-- Search Engine Spider and User Agent Identification
---- Don't stop fearing the webreaper
lucy24 - 5:26 am on May 3, 2013 (gmt 0)
I have seldom been so angry in my life.
When you take a quick look at your logs to make sure the latest htaccess edit hasn't had ::cough-cough:: unintended consequences, and find the access log at midday fully five times as fat as normal, it might be a good sign.
:: insert chorus of "I'm always a cockeyed optimist" here ::
When the accompanying error log is similarly almost as fat as a normal day's entire access log, it is definitely not a good sign.
:: cut details of long and exhaustive investigation ::
User-Agent for three occurrences of collecting robots.txt: WebReaper v10.0 - www.webreaper.net
User-Agent for two thousand, seven hundred forty-nine occurrences of ignoring robots.txt: WebReaper [firstname.lastname@example.org]

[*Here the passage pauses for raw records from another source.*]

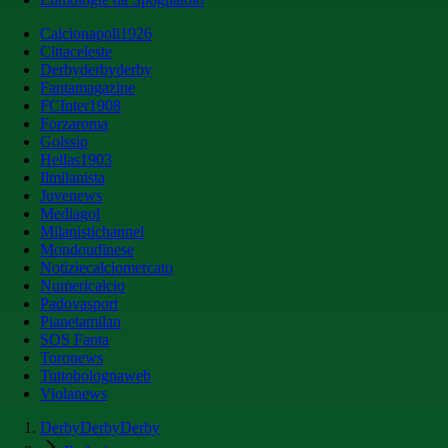
Calcionapoli1926
Cittaceleste
Derbyderbyderby
Fantamagazine
FCInter1908
Forzaroma
Golssip
Hellas1903
Ilmilanista
Juvenews
Mediagol
Milanistichannel
Mondoudinese
Notiziecalciomercato
Numericalcio
Padovasport
Pianetamilan
SOS Fanta
Toronews
Tuttobolognaweb
Violanews
DerbyDerbyDerby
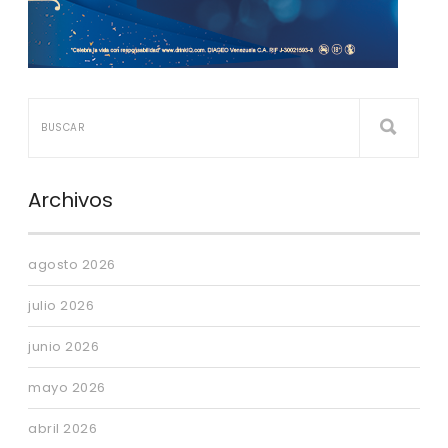
Archivos
agosto 2026
julio 2026
junio 2026
mayo 2026
abril 2026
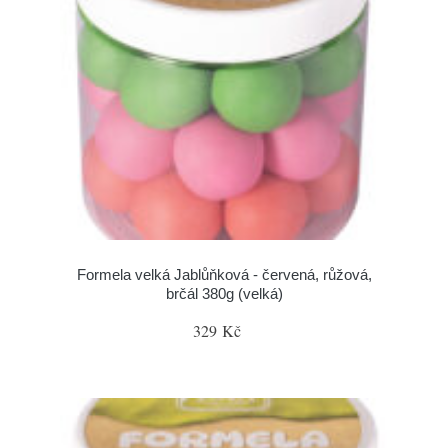
Formela velká Jablůňková - červená, růžová,
brčál 380g (velká)
329 Kč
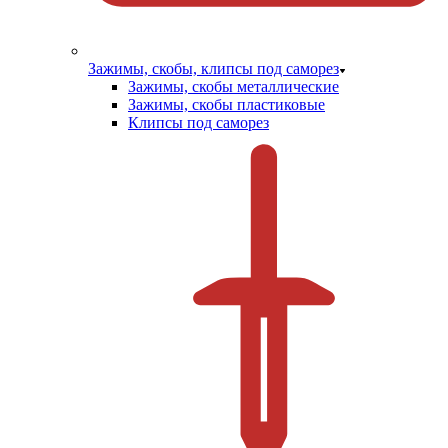
Зажимы, скобы, клипсы под саморез
Зажимы, скобы металлические
Зажимы, скобы пластиковые
Клипсы под саморез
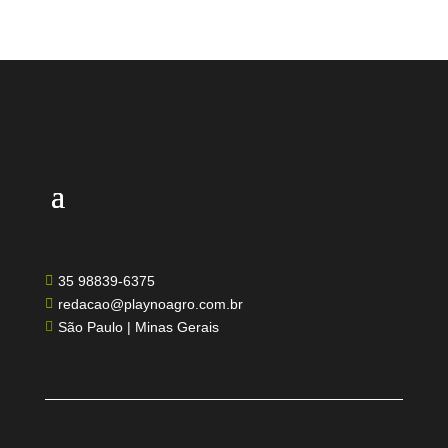
35 98839-6375

redacao@playnoagro.com.br

São Paulo | Minas Gerais

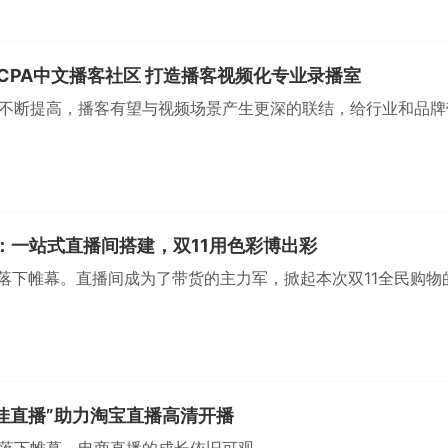
手CPA中文播客社区 打造播客视频化专业录播室
不断提高，播客有望与视频场景产生更深的联结，给行业和品牌
：一站式直播间搭建，双11用色彩博出彩
于落下帷幕。直播间成为了带货的主力军，掀起本次双11全民购物
“佳直播”助力淘宝直播高清开播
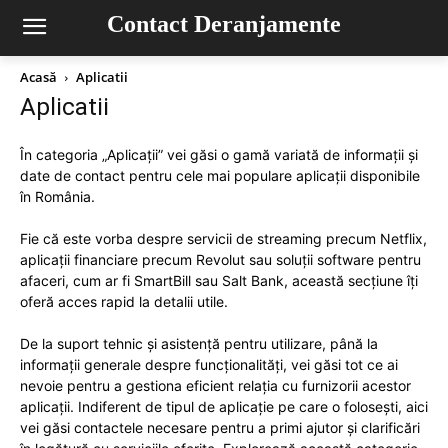
Contact Deranjamente
Acasă
Aplicatii
Aplicatii
În categoria „Aplicații” vei găsi o gamă variată de informații și
date de contact pentru cele mai populare aplicații disponibile
în România.
Fie că este vorba despre servicii de streaming precum Netflix,
aplicații financiare precum Revolut sau soluții software pentru
afaceri, cum ar fi SmartBill sau Salt Bank, această secțiune îți
oferă acces rapid la detalii utile.
De la suport tehnic și asistență pentru utilizare, până la
informații generale despre funcționalități, vei găsi tot ce ai
nevoie pentru a gestiona eficient relația cu furnizorii acestor
aplicații. Indiferent de tipul de aplicație pe care o folosești, aici
vei găsi contactele necesare pentru a primi ajutor și clarificări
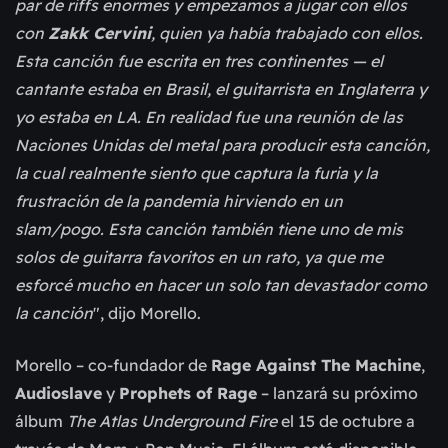
par de riffs enormes y empezamos a jugar con ellos
con
Zakk Cervini
, quien ya había trabajado con ellos.
Esta canción fue escrita en tres continentes — el
cantante estaba en Brasil, el guitarrista en Inglaterra y
yo estaba en LA. En realidad fue una reunión de las
Naciones Unidas del metal para producir esta canción,
la cual realmente siento que captura la furia y la
frustración de la pandemia hirviendo en un
slam/pogo. Esta canción también tiene uno de mis
solos de guitarra favoritos en un rato, ya que me
esforcé mucho en hacer un solo tan devastador como
la canción
", dijo Morello.
Morello – co-fundador de
Rage Against The Machine
,
Audioslave
y
Prophets of Rage
– lanzará su próximo
álbum
The Atlas Underground Fire
el 15 de octubre a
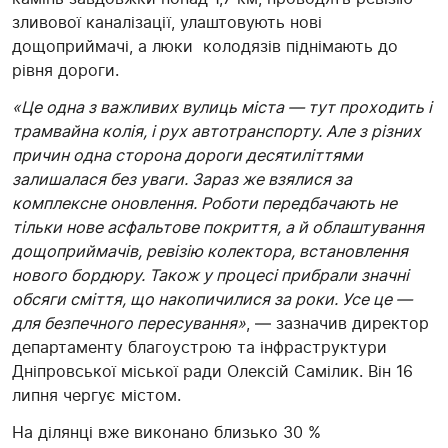
зливової каналізації, улаштовують нові
дощоприймачі, а люки колодязів піднімають до
рівня дороги.
«Це одна з важливих вулиць міста — тут проходить і
трамвайна колія, і рух автотранспорту. Але з різних
причин одна сторона дороги десятиліттями
залишалася без уваги. Зараз же взялися за
комплексне оновлення. Роботи передбачають не
тільки нове асфальтове покриття, а й облаштування
дощоприймачів, ревізію колектора, встановлення
нового бордюру. Також у процесі прибрали значні
обсяги сміття, що накопичилися за роки. Усе це —
для безпечного пересування»
, — зазначив директор
департаменту благоустрою та інфраструктури
Дніпровської міської ради Олексій Самілик. Він 16
липня чергує містом.
На ділянці вже виконано близько 30 %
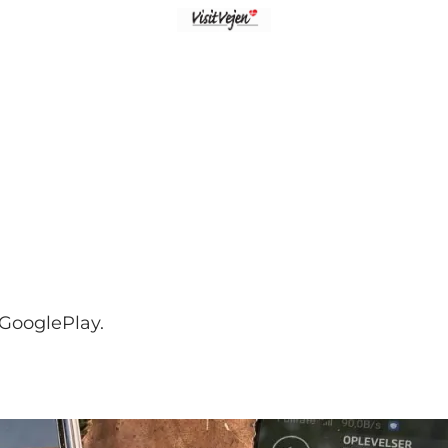
 GooglePlay.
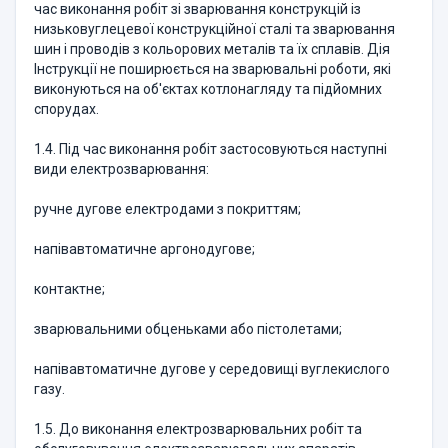
час виконання робіт зі зварювання конструкцій із
низьковуглецевої конструкційної сталі та зварювання
шин і проводів з кольорових металів та їх сплавів. Дія
Інструкції не поширюється на зварювальні роботи, які
виконуються на об'єктах котлонагляду та підйомних
спорудах.
1.4. Під час виконання робіт застосовуються наступні
види електрозварювання:
ручне дугове електродами з покриттям;
напівавтоматичне аргонодугове;
контактне;
зварювальними обценьками або пістолетами;
напівавтоматичне дугове у середовищі вуглекислого
газу.
1.5. До виконання електрозварювальних робіт та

:: further detour to offending robot's www site, using Safari with fake UA ::
Q: Some sites result in an "Access denied" error in WebReaper. How can I download them? Unfortunately, you can't. WebReaper obeys the internet Robots Exclusion Standard
This is a, um, uh... Dang! Can't think of the word, although I'm pretty sure it's only three letters.
So why am I so angry? Above and beyond the fact that this is the single biggest robot attack I have ever sustained-- I don't believe I even have 2749 files (of all kinds) on my site-- close study of the beginning of the visit reveals that it was triggered by someone I know. Not face-to-face personally, or I'd go over and tear their head off, but online. And their actual target-- this is where the personal knowledge comes in-- consisted of not 2700+ but seven html files plus css and images.
First stop: Forum I share with nameless offender, where I post a curt character assassination benefiting from forum's inexplicable lack of word censoring.
Second stop: Here to remind everyone. If you haven't met WebReaper in a while and are thinking of commenting-out the block-- don't do it just yet.